■ Activity:
Return the data below unchanged. Drop any pictures.

(Collected data)
----

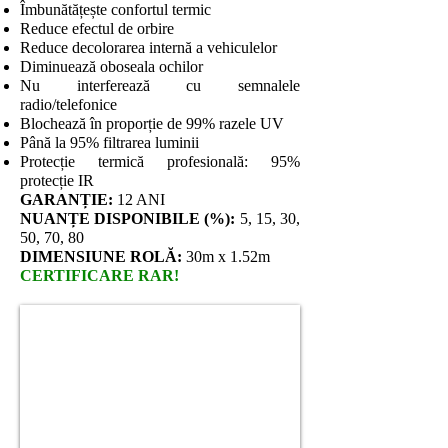
Îmbunătățește confortul termic
Reduce efectul de orbire
Reduce decolorarea internă a vehiculelor
Diminuează oboseala ochilor
Nu interferează cu semnalele
radio/telefonice
Blochează în proporție de 99% razele UV
Până la 95% filtrarea luminii
Protecție termică profesională: 95%
protecție IR
GARANȚIE:
12 ANI
NUANȚE DISPONIBILE (%):
5, 15, 30,
50, 70, 80
DIMENSIUNE ROLĂ:
30m x 1.52m
CERTIFICARE RAR!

----

■ Answer to this task:
Îmbunătățește confortul termic
Reduce efectul de orbire
Reduce decolorarea internă a vehiculelor
Diminuează oboseala ochilor
Nu interferează cu semnalele
radio/telefonice
Blochează în proporție de 99% razele UV
Până la 95% filtrarea luminii
Protecție termică profesională: 95%
protecție IR
GARANȚIE:
12 ANI
NUANȚE DISPONIBILE (%):
5, 15, 30,
50, 70, 80
DIMENSIUNE ROLĂ:
30m x 1.52m
CERTIFICARE RAR!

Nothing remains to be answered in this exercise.